Goal of the exercise - Below are records. Copy every line with "Islands" in it.

Start of Data

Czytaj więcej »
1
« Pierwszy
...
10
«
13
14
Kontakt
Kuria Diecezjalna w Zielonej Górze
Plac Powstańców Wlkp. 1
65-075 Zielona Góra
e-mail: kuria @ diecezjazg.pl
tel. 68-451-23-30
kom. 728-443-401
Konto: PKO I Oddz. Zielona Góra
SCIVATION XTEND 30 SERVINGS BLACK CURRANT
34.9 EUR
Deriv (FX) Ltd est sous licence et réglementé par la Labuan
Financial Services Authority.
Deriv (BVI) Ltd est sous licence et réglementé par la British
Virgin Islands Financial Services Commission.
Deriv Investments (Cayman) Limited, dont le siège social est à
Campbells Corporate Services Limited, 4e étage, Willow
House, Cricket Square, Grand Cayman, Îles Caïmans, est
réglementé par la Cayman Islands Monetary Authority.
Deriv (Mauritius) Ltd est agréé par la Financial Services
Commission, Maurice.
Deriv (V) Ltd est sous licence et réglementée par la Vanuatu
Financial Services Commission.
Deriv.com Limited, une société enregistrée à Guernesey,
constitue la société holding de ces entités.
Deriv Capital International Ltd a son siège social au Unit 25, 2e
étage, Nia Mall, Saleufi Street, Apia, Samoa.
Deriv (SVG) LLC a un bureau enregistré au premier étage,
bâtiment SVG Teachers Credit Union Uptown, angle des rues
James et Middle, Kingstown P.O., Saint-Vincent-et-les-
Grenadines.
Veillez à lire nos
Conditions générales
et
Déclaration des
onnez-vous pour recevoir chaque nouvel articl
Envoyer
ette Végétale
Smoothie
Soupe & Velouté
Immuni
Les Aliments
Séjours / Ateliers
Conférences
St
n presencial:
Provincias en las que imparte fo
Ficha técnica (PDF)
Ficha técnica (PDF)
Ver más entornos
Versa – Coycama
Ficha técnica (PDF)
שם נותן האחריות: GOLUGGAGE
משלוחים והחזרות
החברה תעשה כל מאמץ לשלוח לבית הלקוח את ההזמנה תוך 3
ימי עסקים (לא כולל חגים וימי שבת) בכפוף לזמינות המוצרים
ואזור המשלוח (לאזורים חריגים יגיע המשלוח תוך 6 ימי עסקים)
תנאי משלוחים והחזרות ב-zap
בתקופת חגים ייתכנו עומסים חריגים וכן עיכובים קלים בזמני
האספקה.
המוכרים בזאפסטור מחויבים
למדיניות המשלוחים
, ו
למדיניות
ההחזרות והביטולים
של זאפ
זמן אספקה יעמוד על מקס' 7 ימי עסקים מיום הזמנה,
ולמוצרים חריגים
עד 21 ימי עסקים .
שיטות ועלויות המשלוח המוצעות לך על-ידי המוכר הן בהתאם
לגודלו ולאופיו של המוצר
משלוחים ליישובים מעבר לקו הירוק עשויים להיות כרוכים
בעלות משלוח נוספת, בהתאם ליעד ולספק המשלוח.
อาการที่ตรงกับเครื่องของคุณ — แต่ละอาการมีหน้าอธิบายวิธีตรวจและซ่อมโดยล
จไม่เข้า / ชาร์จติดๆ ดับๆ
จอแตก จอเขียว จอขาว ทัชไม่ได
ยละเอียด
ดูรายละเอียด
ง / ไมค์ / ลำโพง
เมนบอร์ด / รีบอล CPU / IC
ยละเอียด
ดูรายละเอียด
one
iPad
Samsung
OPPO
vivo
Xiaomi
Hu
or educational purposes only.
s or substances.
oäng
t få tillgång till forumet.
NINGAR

End of Data

Task response -
Virgin Islands Financial Services Commission.
réglementé par la Cayman Islands Monetary Authority.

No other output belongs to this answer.